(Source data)
◇ ◇ ◇ ◇ ◇ ◇ ◇

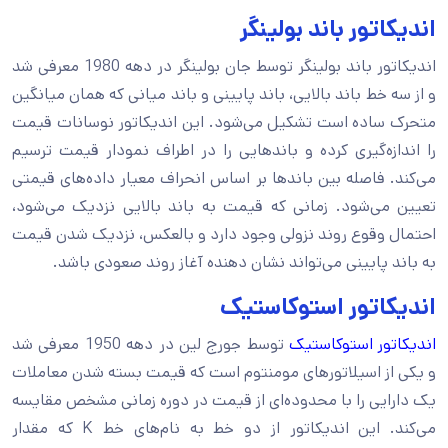
اندیکاتور باند بولینگر
اندیکاتور باند بولینگر توسط جان بولینگر در دهه 1980 معرفی شد
و از سه خط باند بالایی، باند پایینی و باند میانی که همان میانگین
متحرک ساده است تشکیل می‌شود. این اندیکاتور نوسانات قیمت
را اندازه‌گیری کرده و باندهایی را در اطراف نمودار قیمت ترسیم
می‌کند. فاصله بین باندها بر اساس انحراف معیار داده‌های قیمتی
تعیین می‌شود. زمانی که قیمت به باند بالایی نزدیک می‌شود،
احتمال وقوع روند نزولی وجود دارد و بالعکس، نزدیک شدن قیمت
به باند پایینی می‌تواند نشان ‌دهنده آغاز روند صعودی باشد.
اندیکاتور استوکاستیک
اندیکاتور استوکاستیک
توسط جورج لین در دهه 1950 معرفی شد
و یکی از اسیلاتورهای مومنتوم است که قیمت بسته شدن معاملات
یک دارایی را با محدوده‌ای از قیمت در دوره زمانی مشخص مقایسه
می‌کند. این اندیکاتور از دو خط به نام‌های خط K که مقدار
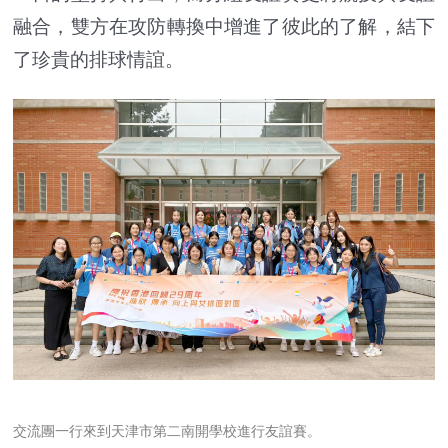
融合，雙方在攻防轉換中增進了彼此的了解，結下
了珍貴的排球情誼。
交流團一行來到天津市第二南開學校進行友誼賽。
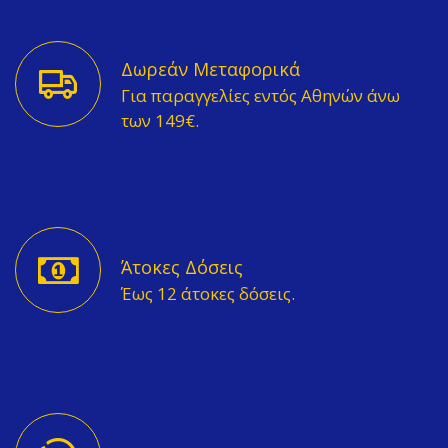
Δωρεάν Μεταφορικά
Για παραγγελίες εντός Αθηνών άνω
των 149€.
Άτοκες Δόσεις
Έως 12 άτοκες δόσεις.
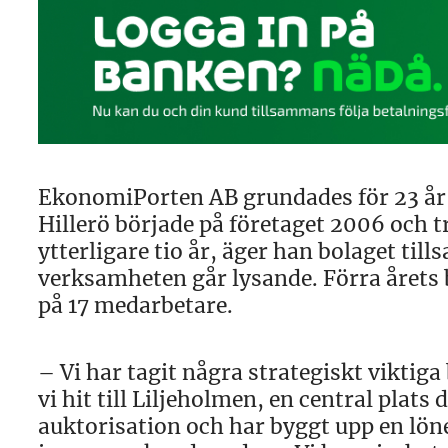
EkonomiPorten AB grundades för 23 år 
Hillerö började på företaget 2006 och tr
ytterligare tio år, äger han bolaget t
verksamheten går lysande. Förra årets 
på 17 medarbetare.
– Vi har tagit några strategiskt viktiga
vi hit till Liljeholmen, en central plats d
auktorisation och har byggt upp en lön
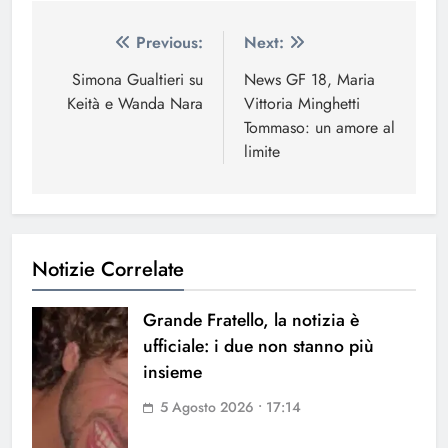
Navigazione
Previous:
Next:
articoli
Simona Gualtieri su
News GF 18, Maria
Keità e Wanda Nara
Vittoria Minghetti
Tommaso: un amore al
limite
Notizie Correlate
Grande Fratello, la notizia è
ufficiale: i due non stanno più
insieme
5 Agosto 2026 • 17:14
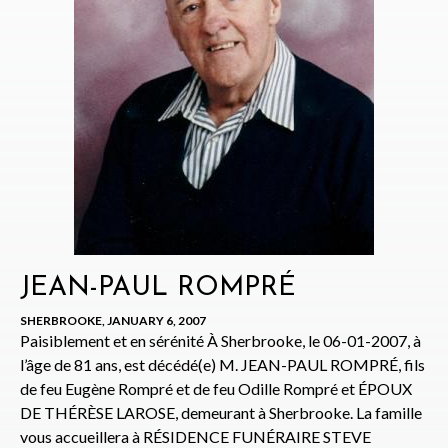
JEAN-PAUL ROMPRÉ
SHERBROOKE, JANUARY 6, 2007
Paisiblement et en sérénité À Sherbrooke, le 06-01-2007, à
l’âge de 81 ans, est décédé(e) M. JEAN-PAUL ROMPRÉ, fils
de feu Eugène Rompré et de feu Odille Rompré et ÉPOUX
DE THÉRÈSE LAROSE, demeurant à Sherbrooke. La famille
vous accueillera à RÉSIDENCE FUNÉRAIRE STEVE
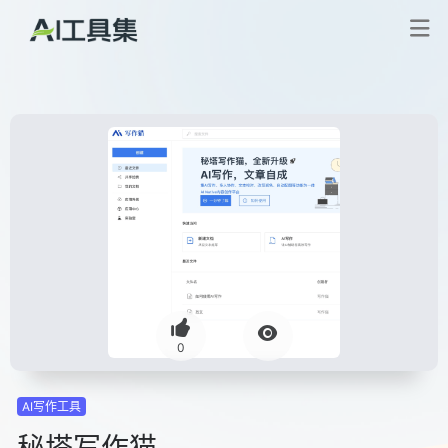
0
AI写作工具
秘塔写作猫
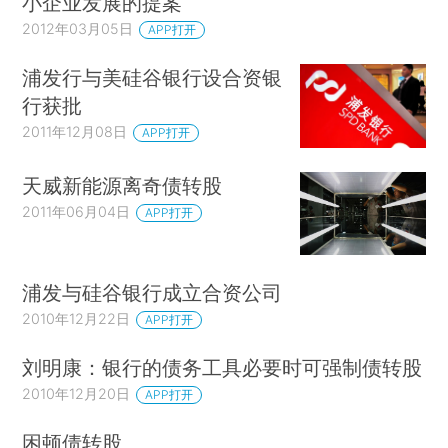
小企业发展的提案
2012年03月05日
APP打开
浦发行与美硅谷银行设合资银
行获批
2011年12月08日
APP打开
天威新能源离奇债转股
2011年06月04日
APP打开
浦发与硅谷银行成立合资公司
2010年12月22日
APP打开
刘明康：银行的债务工具必要时可强制债转股
2010年12月20日
APP打开
困顿债转股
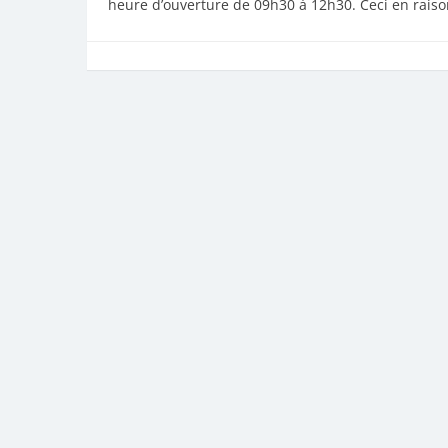
heure d’ouverture de 09h30 à 12h30. Ceci en raiso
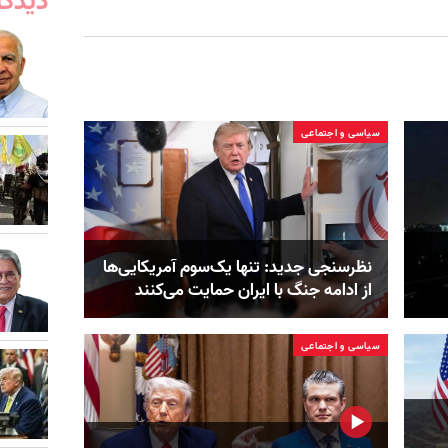
دیدگا
سیاسی و اجتماعی
نظرسنجی جدید: تنها یک‌سوم آمریکایی‌ها
از ادامه جنگ با ایران حمایت می‌کنند
سیاسی و اجتماعی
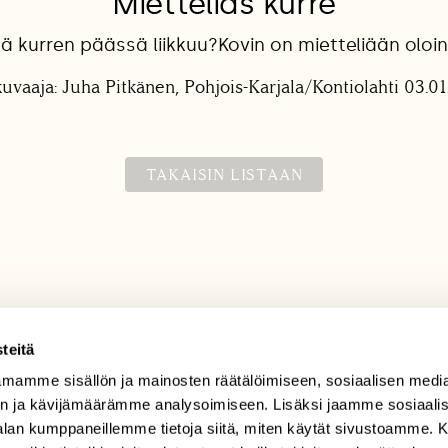
Mietteliäs kurre
ä kurren päässä liikkuu?Kovin on mietteliään oloi
uvaaja: Juha Pitkänen, Pohjois-Karjala/Kontiolahti 03.0
TAKAISIN LISTAAN
teitä
mamme sisällön ja mainosten räätälöimiseen, sosiaalisen medi
TILAAJAPALVELU
n ja kävijämäärämme analysoimiseen. Lisäksi jaamme sosiaali
tilaajapalvelu@sll.fi
-alan kumppaneillemme tietoja siitä, miten käytät sivustoamme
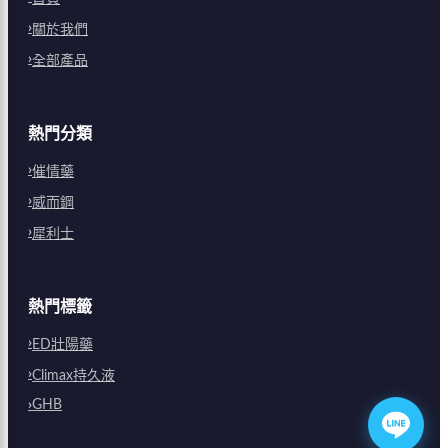
關於我們
全部產品
熱門分類
催情藥
威而鋼
犀利士
熱門標籤
ED壯陽藥
Climax持久液
GHB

◇ ◇ ◇ ◇ ◇ ◇ ◇

— EXERCISE INSTRUCTIONS —
Copy the lines above between the one holding "2010年12月20日" and the one holding "TAKAISIN LISTAAN", inclusive. Drop the pictures.

— EXERCISE SOLUTION —
2010年12月20日
APP打开
困顿债转股
heure d’ouverture de 09h30 à 12h30. Ceci en raiso
دیدگا
سیاسی و اجتماعی
نظرسنجی جدید: تنها یک‌سوم آمریکایی‌ها
از ادامه جنگ با ایران حمایت می‌کنند
سیاسی و اجتماعی
Mietteliäs kurre
ä kurren päässä liikkuu?Kovin on mietteliään oloi
uvaaja: Juha Pitkänen, Pohjois-Karjala/Kontiolahti 03.0
TAKAISIN LISTAAN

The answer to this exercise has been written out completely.